Benchmarking is the process of comparing the metrics, policies and procedures of an organization to other best-in-class industry participants. Benchmarking is often used by both internal and external parties of an organization. Here are two examples of benchmarking in practice:
- People Ops benchmark salary bands against companies in a similar industry, funding stage, and size to ensure their organization is in line with the competition.
- Investors benchmark the metrics of a potential opportunity to gauge its relative attractiveness.
Bills of Exchange
The term bill of exchange, also known as a ‘commercial bill’, requires one party to pay a fixed sum of money to another party on demand or at a predetermined date. Bills of exchange typically involve three parties—the drawee (who pays back the sum), and the drawer (who lent and is repaid the sum).

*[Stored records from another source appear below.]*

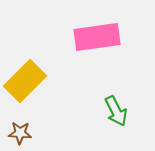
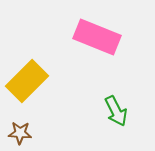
pink rectangle: rotated 30 degrees clockwise
yellow rectangle: moved 2 px right
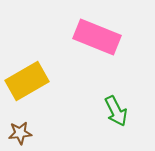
yellow rectangle: rotated 15 degrees clockwise
brown star: rotated 10 degrees counterclockwise
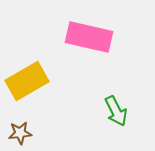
pink rectangle: moved 8 px left; rotated 9 degrees counterclockwise
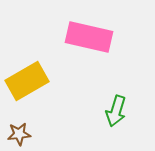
green arrow: rotated 44 degrees clockwise
brown star: moved 1 px left, 1 px down
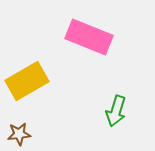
pink rectangle: rotated 9 degrees clockwise
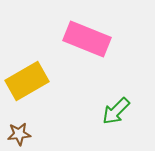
pink rectangle: moved 2 px left, 2 px down
green arrow: rotated 28 degrees clockwise
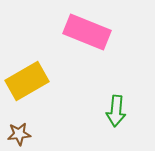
pink rectangle: moved 7 px up
green arrow: rotated 40 degrees counterclockwise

Binding agreements are legal contracts that can be enforced at both the federal and state level. To be considered “binding” an agreement must meet the following criteria:
- Legality — The contract must align with all federal, state, and local laws.
- Consideration — The benefit that both parties receive from the agreement.
- Capacity — All parties must be in a position to legally sign the contract.
- Offer and acceptance — One party offers something and the other party must accept it.
- Mutuality — Both parties must have intentions to complete their obligations, and have an understanding that they will be bound by the contract.